I'm quite satisfied with Python. I can't see any reason to move to another
language for general web development, but while Python is quite current and
modern, it isn't esoteric, geeky or on the cutting edge. So, I'm dabbling with
Clojure and Scala, specifically Scalatra and Compojure.

------
regularfry
First, a proviso: I'm learning. That being said, this is a commercial project,
so it's got proper constraints on it.

I'm using web.py, testing with nose, doing database work with sqlalchemy to a
postgres back-end. Looking at Paste and wondering if I should be using that as
well, but currently a simple apache2 mod_wsgi container is doing ok.

I deploy to Debian stable but develop on Ubuntu Lucid, which means that in
order to keep myself sane I've built Python 2.6 and virtualenv packages for
debian, and install all the packages I need with pip. I'm still getting my
head around this, because I've not used these tools at all before.

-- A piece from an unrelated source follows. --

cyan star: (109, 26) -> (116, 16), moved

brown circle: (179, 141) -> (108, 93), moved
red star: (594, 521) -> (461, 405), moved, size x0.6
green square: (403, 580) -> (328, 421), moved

Deployment is done by pushing to a remote git master branch, where the remote
live branch is what's checked out and running.

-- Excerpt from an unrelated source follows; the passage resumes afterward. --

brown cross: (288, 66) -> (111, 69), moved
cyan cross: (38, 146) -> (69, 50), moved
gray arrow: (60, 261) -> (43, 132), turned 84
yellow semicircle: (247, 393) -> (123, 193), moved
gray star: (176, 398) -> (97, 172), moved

Styling is all blueprint.css, and I'm contemplating whether to use my usual
Compass workflow or not. So far it's not been needed, but I haven't pushed
things very far yet.

I'm not in the sort of space where NoSQL would be an advantage, so I can't
comment on it.

------
madhouse
Python: Django (+ various modules) & fabric

Web Stuff: jQuery, less.js

Database: PostgreSQL

Tools: Emacs

------
macco
Framework: web2py With web2py the underlying tools don't matter much. For the
sake of completion: MySql, Apache, Ubuntu, jQuery, ez-css.

But you can use whatever you want.

------
rdw20101009
framework: NONE, NONE, NONE web server: CherryPy database: SQLite for
dev/test, PostgreSQL for prod, investigating NoSQL data access: SQLAlchemy
database schema: SQLAlchemy-migrate OS: Ubuntu, but perhaps eventually NixOS
DVCS: Mercurial via BitBucket dependency mgmt: APT, setuptools, perhaps Nix
JavaScript: MooTools

I am a web application security engineer (among other things), so I screened
and was forced to reject all frameworks because they don't adequately address
security (not even webpy), and because they are too heavy.

Instead, I am building a very lightweight, simple, but integrated web content
generation layer directly in Python using built-in string formatting. I
construct a page using a trivial DOM-like object model that renders to a
string web response (HTML, CSS, JS). I push Model data into the DOM-like View
under the direction of a page Controller (MVC pattern). However, my View
contains the logic to properly encode output contextually to avoid common
security vulnerabilities in the web response. Likewise, I have exhaustive
input validation to deal with the data in the web request.

------
andymoe
\- TextMate

\- Google App Engine

\- <http://www.tipfy.org> (GAE specific framework)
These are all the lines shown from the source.